Within the inner loop is a one clock cycle penalty which is caused by two violations of the pairing rules. The first penalty occurs on line 7 where a quad word move is issued. This instruction uses the EAX register to generate an index into the a matrix. Exactly one cycle prior to issuing the MOVQ instruction, EAX was used as a destination register on line 3. Pairing rules state that any integer register can not be used to address memory for two clocks after it has been modified. This is referred to as an address generation interlock (AGI). Therefore a penalty of one clock cycle is incurred. The second penalty occurs on line 8 where a packed add is issued. This instruction uses MM0 as an operand. MM0 contains the result of the PMADDWD instruction issued on line 2. Pairing rules state that the result of a multiply instruction can only be used by other instructions issued three clocks later. Therefore, a penalty of one clock cycle is incurred. Since both penalties occur in the same cycle, only a one clock cycle stall occurs instead of two.

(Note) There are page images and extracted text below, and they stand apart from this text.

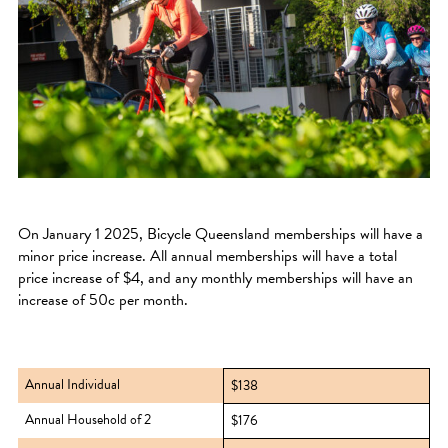
On January 1 2025, Bicycle Queensland memberships will have a
minor price increase. All annual memberships will have a total
price increase of $4, and any monthly memberships will have an
increase of 50c per month.
Annual Individual
$138
Annual Household of 2
$176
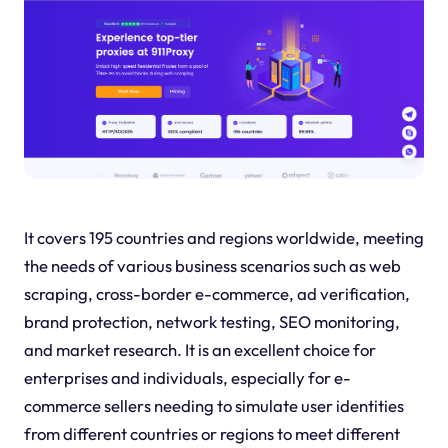
It covers 195 countries and regions worldwide, meeting
the needs of various business scenarios such as web
scraping, cross-border e-commerce, ad verification,
brand protection, network testing, SEO monitoring,
and market research. It is an excellent choice for
enterprises and individuals, especially for e-
commerce sellers needing to simulate user identities
from different countries or regions to meet different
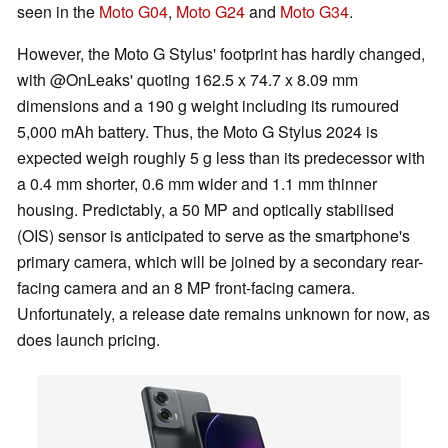
seen in the
Moto G04
,
Moto G24
and
Moto G34
.
However, the Moto G Stylus' footprint has hardly changed,
with @OnLeaks' quoting 162.5 x 74.7 x 8.09 mm
dimensions and a 190 g weight including its rumoured
5,000 mAh battery. Thus, the Moto G Stylus 2024 is
expected weigh roughly 5 g less than its predecessor with
a 0.4 mm shorter, 0.6 mm wider and 1.1 mm thinner
housing. Predictably, a 50 MP and optically stabilised
(OIS) sensor is anticipated to serve as the smartphone's
primary camera, which will be joined by a secondary rear-
facing camera and an 8 MP front-facing camera.
Unfortunately, a release date remains unknown for now, as
does launch pricing.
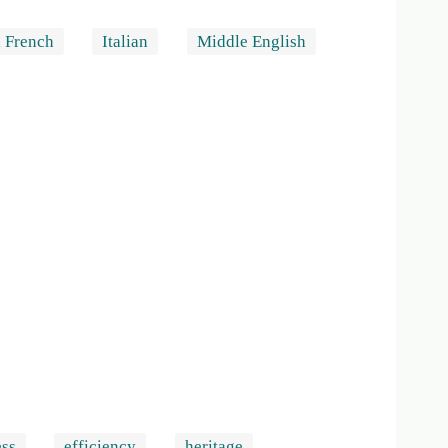
 French
Italian
Middle English
ess
efficiency
heritage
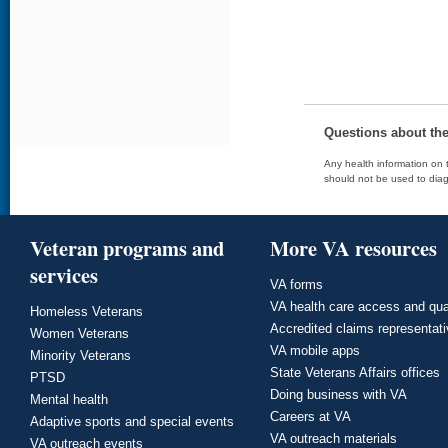
Questions about th
Any health information on t
should not be used to diag
Veteran programs and
More VA resources
services
VA forms
VA health care access and qua
Homeless Veterans
Accredited claims representat
Women Veterans
VA mobile apps
Minority Veterans
State Veterans Affairs offices
PTSD
Doing business with VA
Mental health
Careers at VA
Adaptive sports and special events
VA outreach materials
VA outreach events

This loop was optimized to support efficient calculations of both the prediction and reflection coefficients to an order of 10. For orders of 16 or greater, this loop can be optimized even further by unrolling the loop one more time. This would be done by performing eight word multiplies and four doubleword adds for both R_n and R_d each time through the loop. It would eliminate half of the loop overhead and may also have the potential of hiding the multiply-add and AGI pipe stall at instruction 8. See Example 5 for an example.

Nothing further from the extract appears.